What can Wikipedia biographies and Deep Neural Networks tell us about what’s in a name?
When I was young, I always hated being named Dale. This is mostly because my primary image of what Dales looked like was shaped by Dale Gribble from King of the Hill, and also Dale Earnhardt Jr., the NASCAR driver.
Neither of these Dales fit my aspirational self image. On the contrary, I wanted to be named Sailor Moon.
I did not like that my name was “androgynous” — 14 male Dales are born for every one female Dale. When I asked my parents about this, their rationale was:
A. Women with androgynous names are potentially more successful.
B. Their hipster friends just named their daughter Dale and it was just so cute!
To their credit, as an adult, I sure do feel I’ve benefited from pretending to be a man (or not outright denying it) on my resume, on Github, in my email signature, or even here on Medium.
But sexism aside, what if there really is something to nominative determinism — the idea that people tend to take on jobs or lifestyles that fit their names?¹ And if your name does have some impact on the life you lead, what a responsibility it must be to choose a name for a whole human person.

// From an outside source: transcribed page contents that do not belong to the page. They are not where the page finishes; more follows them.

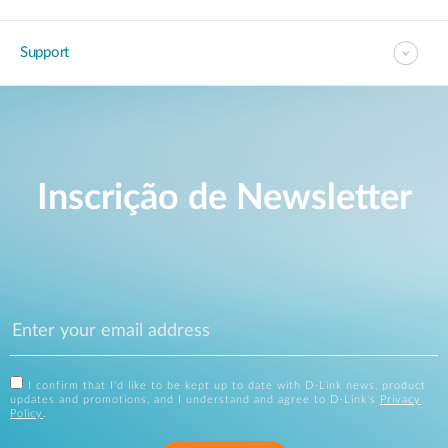
Support
Inscrição de Newsletter
I confirm that I'd like to be kept up to date with D-Link news, product
updates and promotions, and I understand and agree to D-Link's
Privacy
Policy
.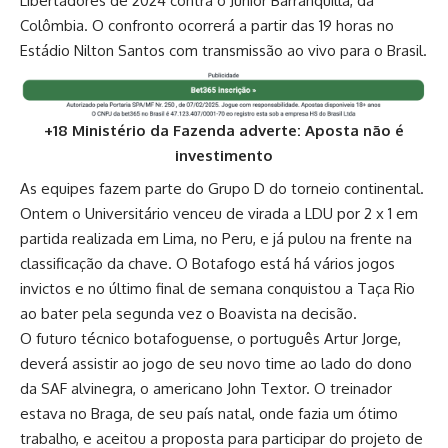
Libertadores de 2024 contra o Junior Barranquilla, da
Colômbia. O confronto ocorrerá a partir das 19 horas no
Estádio Nilton Santos com transmissão ao vivo para o Brasil.
+18 Ministério da Fazenda adverte: Aposta não é
investimento
As equipes fazem parte do Grupo D do torneio continental.
Ontem o Universitário venceu de virada a LDU por 2 x 1 em
partida realizada em Lima, no Peru, e já pulou na frente na
classificação da chave. O Botafogo está há vários jogos
invictos e no último final de semana conquistou a Taça Rio
ao bater pela segunda vez o Boavista na decisão.
O futuro técnico botafoguense, o português Artur Jorge,
deverá assistir ao jogo de seu novo time ao lado do dono
da SAF alvinegra, o americano John Textor. O treinador
estava no Braga, de seu país natal, onde fazia um ótimo
trabalho, e aceitou a proposta para participar do projeto de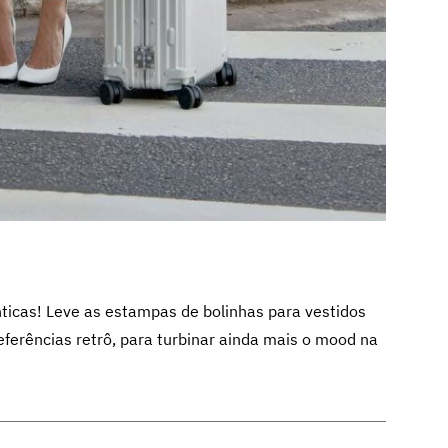
ticas! Leve as estampas de bolinhas para vestidos
eferências retrô, para turbinar ainda mais o mood na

I wouldn’t want to leave that responsibility to taste or chance or trends. Of course not — I’d turn to deep learning (duh!).
In this post, I’ll show you how I used machine learning to build a baby name generator (or predictor, more accurately) that takes a description of a (future) human and returns a name, i.e.:
My child will be born in New Jersey. She will grow up to be a software developer at Google who likes biking and coffee runs.
Given a bio, the model will return a set of names, sorted by probability:
Name: linda Score: 0.04895663261413574 Name: kathleen Score: 0.0423438735306263 Name: suzanne Score: 0.03537878766655922 Name: catherine Score: 0.030525485053658485 ...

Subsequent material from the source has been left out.